Anthony Hopkins ferments a fine rage, perhaps at the “dying of the light,” in “Kidnapping Mr. Heineken.” As mega-rich Dutch brewery mogul Alfred “Freddy” Heineken, his quicksilver flashes of temper are worthy of other Hopkins creations, even the demigod Odin in the “Thor” movies. Freddy Heineken was a man used to ordering people around, used to firing people, used to getting his way. He might labor to present calm, unworried face to his kidnappers. But inside, he was seething, plotting and trying to reason his way out of the fix he found himself in back in 1982.

Hopkins’ Heineken is the most interesting character in this entirely-too-straightforward caper picture from the Swedish director Daniel Alfredson, who helmed the last two “Girl With the Dragon Tattoo” movies. It’s a shame the film isn’t really about Heineken, but about the generic, younger and in-over-their-heads building contractors who nabbed Freddy and demanded the highest ransom ever paid up to that time.

Jim Sturgess, in one of those unflattering mop tops of the day, is the ringleader — Cor — a man who lost the business he shared with three other guys (played by Sam Worthington, Ryan Kwanten and Mark van Eeuwen) in a recession. The bank won’t lend them money, the authorities won’t let them lawfully or unlawfully evict the squatters who have taken over the one building they own together as collateral.

But that attempted eviction hints at the violence they’re capable of. Cor pitches a kidnapping scheme to tide them over, and the others, with varying degrees of reluctance, sign on. Cor is a gambler.

“That’s all a crime is, a wager. You bet your liberty against the payoff.”

Early 1980s Europe had terrorist gangs pulling jobs just like this, so Willem (Worthington) insists that they “look professional” about it. They’ll hit a bank first to finance the kidnapping. They’ll speak German in front of their victims and make like the whole thing is a Red Army Faction of Baader-Meinhof Gang heist.

Alfredson stages the bank robbery and the kidnapping that follows with verve — WWII vintage machine guns blazing, a chase along Amsterdam’s canals. The script elects to not spend much time on the planning, hiding the details of what they’re trying to pull as a way of ratcheting up the tension and surprising us with the action.

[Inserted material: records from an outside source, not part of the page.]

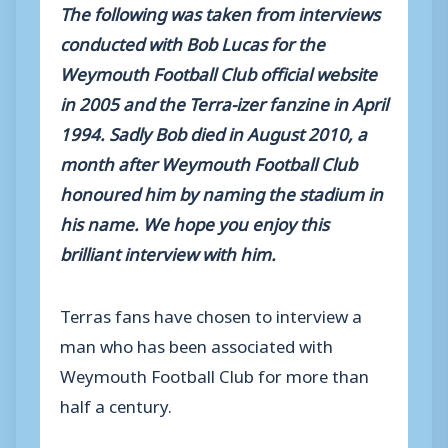
The following was taken from interviews
conducted with Bob Lucas for the
Weymouth Football Club official website
in 2005 and the Terra-izer fanzine in April
1994. Sadly Bob died in August 2010, a
month after Weymouth Football Club
honoured him by naming the stadium in
his name. We hope you enjoy this
brilliant interview with him.
Terras fans have chosen to interview a
man who has been associated with
Weymouth Football Club for more than
half a century.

That almost works.

What comes later, though, dominates the film — a long waiting game, with the occasional nakedly cunning moment when Heineken promises them a clean escape if they’ll let him and his driver go. Tensions mount, fissures open in the gang.

“What’s wrong with him?”

“What’s RIGHT with him?”

All routine elements to thrillers like this, with Sturgess gamely suggesting an ordinary guy, in over his head and in love — which we know means trouble — and Worthington (“Avatar”) somewhat convincing as the gang’s hothead — capable of going down in a blaze of glory.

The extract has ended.